→ **The task**: Using the listing below, retype exactly the lines starting at the one with "докладов и выступлений." and ending at the one with "conformità con BPM", and include both.

'''

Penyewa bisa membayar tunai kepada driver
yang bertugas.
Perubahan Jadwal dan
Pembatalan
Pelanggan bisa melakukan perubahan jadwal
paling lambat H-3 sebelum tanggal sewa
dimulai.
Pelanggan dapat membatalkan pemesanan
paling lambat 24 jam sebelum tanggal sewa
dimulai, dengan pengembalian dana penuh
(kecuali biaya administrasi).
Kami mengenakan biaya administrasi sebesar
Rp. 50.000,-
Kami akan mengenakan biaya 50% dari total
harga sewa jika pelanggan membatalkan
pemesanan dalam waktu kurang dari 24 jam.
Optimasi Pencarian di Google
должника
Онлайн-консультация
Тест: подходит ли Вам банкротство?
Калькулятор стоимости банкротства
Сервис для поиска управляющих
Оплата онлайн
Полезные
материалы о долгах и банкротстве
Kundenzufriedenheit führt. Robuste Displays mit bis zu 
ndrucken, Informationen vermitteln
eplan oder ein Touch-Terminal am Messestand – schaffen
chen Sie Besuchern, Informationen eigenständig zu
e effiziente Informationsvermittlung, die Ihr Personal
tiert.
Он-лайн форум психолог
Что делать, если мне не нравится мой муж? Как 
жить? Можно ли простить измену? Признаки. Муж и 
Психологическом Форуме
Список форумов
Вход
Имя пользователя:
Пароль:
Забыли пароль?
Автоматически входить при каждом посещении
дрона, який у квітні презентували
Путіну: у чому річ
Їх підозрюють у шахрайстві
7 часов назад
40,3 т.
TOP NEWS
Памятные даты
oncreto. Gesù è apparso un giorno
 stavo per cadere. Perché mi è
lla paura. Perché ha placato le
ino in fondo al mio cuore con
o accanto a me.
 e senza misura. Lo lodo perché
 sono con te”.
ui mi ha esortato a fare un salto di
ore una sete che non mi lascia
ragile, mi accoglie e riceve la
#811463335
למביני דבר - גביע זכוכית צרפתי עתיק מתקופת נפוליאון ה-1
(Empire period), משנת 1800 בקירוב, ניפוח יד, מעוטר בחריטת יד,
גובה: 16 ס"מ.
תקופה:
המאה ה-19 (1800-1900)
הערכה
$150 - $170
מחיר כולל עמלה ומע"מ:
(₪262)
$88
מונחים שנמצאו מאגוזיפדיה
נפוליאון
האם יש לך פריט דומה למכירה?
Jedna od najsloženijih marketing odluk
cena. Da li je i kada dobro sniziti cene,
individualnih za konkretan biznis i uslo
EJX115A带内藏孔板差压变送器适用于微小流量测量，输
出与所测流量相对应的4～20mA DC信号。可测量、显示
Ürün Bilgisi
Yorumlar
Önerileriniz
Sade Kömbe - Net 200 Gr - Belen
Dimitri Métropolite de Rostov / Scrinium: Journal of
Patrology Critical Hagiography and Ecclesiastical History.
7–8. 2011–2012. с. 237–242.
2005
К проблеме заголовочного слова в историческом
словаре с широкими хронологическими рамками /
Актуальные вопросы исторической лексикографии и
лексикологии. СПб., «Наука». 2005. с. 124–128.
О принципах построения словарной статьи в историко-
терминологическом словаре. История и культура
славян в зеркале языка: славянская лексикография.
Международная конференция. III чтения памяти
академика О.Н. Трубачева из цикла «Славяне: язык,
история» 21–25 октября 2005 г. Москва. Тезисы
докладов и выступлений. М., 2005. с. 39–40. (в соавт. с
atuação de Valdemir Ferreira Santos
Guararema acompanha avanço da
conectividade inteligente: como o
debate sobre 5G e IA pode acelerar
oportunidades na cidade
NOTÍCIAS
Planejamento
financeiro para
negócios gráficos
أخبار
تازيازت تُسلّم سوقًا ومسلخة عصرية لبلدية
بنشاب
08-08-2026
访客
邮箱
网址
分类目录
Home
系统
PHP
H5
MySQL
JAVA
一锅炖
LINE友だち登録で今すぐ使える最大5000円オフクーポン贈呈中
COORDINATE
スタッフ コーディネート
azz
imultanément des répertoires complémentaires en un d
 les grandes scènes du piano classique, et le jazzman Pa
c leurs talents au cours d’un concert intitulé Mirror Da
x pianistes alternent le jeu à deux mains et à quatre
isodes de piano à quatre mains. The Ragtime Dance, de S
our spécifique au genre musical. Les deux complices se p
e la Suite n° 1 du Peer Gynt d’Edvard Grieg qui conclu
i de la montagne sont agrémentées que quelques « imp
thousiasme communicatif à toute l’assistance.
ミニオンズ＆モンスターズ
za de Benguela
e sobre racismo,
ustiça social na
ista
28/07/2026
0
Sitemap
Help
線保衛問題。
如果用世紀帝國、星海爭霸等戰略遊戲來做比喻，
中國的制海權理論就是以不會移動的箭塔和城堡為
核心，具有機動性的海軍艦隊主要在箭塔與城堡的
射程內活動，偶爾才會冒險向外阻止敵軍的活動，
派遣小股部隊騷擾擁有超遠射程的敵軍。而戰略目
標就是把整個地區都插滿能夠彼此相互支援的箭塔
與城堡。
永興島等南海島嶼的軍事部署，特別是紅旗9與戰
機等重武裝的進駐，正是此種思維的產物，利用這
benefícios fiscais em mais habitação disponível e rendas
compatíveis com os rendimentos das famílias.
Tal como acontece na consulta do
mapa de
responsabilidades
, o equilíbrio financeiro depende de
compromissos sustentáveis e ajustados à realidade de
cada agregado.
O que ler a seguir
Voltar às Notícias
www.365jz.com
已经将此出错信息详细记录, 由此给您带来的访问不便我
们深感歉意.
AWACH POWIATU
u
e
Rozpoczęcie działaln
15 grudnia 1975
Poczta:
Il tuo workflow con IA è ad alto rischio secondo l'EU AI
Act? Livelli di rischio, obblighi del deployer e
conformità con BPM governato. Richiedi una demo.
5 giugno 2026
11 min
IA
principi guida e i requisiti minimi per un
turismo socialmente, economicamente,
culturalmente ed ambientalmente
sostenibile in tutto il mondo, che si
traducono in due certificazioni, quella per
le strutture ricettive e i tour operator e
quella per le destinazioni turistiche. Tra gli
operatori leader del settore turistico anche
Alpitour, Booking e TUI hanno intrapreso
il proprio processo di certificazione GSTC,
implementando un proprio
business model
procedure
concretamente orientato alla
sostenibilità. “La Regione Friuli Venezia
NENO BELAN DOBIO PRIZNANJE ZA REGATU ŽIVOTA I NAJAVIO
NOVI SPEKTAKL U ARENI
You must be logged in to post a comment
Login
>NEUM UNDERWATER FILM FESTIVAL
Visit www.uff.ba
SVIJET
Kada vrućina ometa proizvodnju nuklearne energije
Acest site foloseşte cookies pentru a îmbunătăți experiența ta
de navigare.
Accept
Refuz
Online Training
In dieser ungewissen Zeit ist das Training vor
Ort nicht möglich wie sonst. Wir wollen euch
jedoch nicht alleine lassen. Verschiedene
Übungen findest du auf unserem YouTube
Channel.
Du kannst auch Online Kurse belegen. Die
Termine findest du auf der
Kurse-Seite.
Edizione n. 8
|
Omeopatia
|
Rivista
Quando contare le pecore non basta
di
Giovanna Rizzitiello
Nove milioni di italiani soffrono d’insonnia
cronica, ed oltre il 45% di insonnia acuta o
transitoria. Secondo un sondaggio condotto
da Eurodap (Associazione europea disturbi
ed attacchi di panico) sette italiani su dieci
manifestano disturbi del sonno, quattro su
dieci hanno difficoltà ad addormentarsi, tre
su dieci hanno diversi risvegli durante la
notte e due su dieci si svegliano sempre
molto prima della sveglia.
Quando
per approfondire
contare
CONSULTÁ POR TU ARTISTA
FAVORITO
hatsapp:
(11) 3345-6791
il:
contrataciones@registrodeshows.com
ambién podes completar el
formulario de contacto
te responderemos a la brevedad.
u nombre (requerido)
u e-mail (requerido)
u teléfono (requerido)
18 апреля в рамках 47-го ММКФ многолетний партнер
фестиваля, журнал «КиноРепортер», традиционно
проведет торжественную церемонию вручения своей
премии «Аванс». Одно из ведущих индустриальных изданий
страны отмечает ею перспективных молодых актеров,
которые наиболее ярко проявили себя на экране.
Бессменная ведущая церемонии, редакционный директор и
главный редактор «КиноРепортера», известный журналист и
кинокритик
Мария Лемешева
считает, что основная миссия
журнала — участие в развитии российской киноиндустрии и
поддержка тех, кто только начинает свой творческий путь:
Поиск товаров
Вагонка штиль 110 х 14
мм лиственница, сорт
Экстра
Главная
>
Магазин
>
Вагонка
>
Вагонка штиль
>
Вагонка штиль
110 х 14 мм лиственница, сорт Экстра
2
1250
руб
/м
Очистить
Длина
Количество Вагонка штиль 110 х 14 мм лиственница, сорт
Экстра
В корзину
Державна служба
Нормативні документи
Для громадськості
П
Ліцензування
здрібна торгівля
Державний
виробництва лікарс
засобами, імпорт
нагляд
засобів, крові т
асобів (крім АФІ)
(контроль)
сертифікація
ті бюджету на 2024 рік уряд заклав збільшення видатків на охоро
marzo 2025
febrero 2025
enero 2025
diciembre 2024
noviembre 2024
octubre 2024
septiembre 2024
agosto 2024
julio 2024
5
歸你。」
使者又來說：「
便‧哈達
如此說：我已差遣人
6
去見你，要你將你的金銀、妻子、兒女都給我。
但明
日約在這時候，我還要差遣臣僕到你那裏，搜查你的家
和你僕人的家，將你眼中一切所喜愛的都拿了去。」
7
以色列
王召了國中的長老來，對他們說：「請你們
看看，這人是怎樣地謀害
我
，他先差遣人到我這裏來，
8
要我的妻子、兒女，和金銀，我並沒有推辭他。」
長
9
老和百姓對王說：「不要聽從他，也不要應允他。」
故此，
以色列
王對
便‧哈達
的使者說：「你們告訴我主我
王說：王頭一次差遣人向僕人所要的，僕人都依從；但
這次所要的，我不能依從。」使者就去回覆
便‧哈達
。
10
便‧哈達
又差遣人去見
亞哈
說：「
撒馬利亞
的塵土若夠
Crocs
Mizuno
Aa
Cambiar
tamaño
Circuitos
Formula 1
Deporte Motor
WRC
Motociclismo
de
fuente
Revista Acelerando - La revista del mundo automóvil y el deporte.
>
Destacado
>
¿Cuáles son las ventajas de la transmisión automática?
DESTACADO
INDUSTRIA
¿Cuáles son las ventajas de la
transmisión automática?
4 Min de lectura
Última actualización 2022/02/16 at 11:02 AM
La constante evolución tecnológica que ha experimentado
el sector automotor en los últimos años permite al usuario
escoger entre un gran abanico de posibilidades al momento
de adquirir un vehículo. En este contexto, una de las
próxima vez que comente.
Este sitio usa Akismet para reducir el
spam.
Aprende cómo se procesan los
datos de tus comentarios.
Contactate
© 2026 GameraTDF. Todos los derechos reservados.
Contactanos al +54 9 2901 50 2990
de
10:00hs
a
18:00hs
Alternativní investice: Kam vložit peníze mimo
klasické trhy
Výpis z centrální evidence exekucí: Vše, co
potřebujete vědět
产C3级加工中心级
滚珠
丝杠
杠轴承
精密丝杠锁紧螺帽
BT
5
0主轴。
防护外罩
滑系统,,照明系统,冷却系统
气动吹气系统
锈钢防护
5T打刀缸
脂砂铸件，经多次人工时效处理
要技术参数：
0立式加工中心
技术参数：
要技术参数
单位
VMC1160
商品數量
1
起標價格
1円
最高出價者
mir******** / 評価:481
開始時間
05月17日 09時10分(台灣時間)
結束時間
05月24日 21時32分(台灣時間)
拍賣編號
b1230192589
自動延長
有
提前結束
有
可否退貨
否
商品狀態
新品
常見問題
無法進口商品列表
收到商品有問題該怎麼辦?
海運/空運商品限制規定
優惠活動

'''

→ **Exercise output**:
докладов и выступлений. М., 2005. с. 39–40. (в соавт. с
atuação de Valdemir Ferreira Santos
Guararema acompanha avanço da
conectividade inteligente: como o
debate sobre 5G e IA pode acelerar
oportunidades na cidade
NOTÍCIAS
Planejamento
financeiro para
negócios gráficos
أخبار
تازيازت تُسلّم سوقًا ومسلخة عصرية لبلدية
بنشاب
08-08-2026
访客
邮箱
网址
分类目录
Home
系统
PHP
H5
MySQL
JAVA
一锅炖
LINE友だち登録で今すぐ使える最大5000円オフクーポン贈呈中
COORDINATE
スタッフ コーディネート
azz
imultanément des répertoires complémentaires en un d
 les grandes scènes du piano classique, et le jazzman Pa
c leurs talents au cours d’un concert intitulé Mirror Da
x pianistes alternent le jeu à deux mains et à quatre
isodes de piano à quatre mains. The Ragtime Dance, de S
our spécifique au genre musical. Les deux complices se p
e la Suite n° 1 du Peer Gynt d’Edvard Grieg qui conclu
i de la montagne sont agrémentées que quelques « imp
thousiasme communicatif à toute l’assistance.
ミニオンズ＆モンスターズ
za de Benguela
e sobre racismo,
ustiça social na
ista
28/07/2026
0
Sitemap
Help
線保衛問題。
如果用世紀帝國、星海爭霸等戰略遊戲來做比喻，
中國的制海權理論就是以不會移動的箭塔和城堡為
核心，具有機動性的海軍艦隊主要在箭塔與城堡的
射程內活動，偶爾才會冒險向外阻止敵軍的活動，
派遣小股部隊騷擾擁有超遠射程的敵軍。而戰略目
標就是把整個地區都插滿能夠彼此相互支援的箭塔
與城堡。
永興島等南海島嶼的軍事部署，特別是紅旗9與戰
機等重武裝的進駐，正是此種思維的產物，利用這
benefícios fiscais em mais habitação disponível e rendas
compatíveis com os rendimentos das famílias.
Tal como acontece na consulta do
mapa de
responsabilidades
, o equilíbrio financeiro depende de
compromissos sustentáveis e ajustados à realidade de
cada agregado.
O que ler a seguir
Voltar às Notícias
www.365jz.com
已经将此出错信息详细记录, 由此给您带来的访问不便我
们深感歉意.
AWACH POWIATU
u
e
Rozpoczęcie działaln
15 grudnia 1975
Poczta:
Il tuo workflow con IA è ad alto rischio secondo l'EU AI
Act? Livelli di rischio, obblighi del deployer e
conformità con BPM governato. Richiedi una demo.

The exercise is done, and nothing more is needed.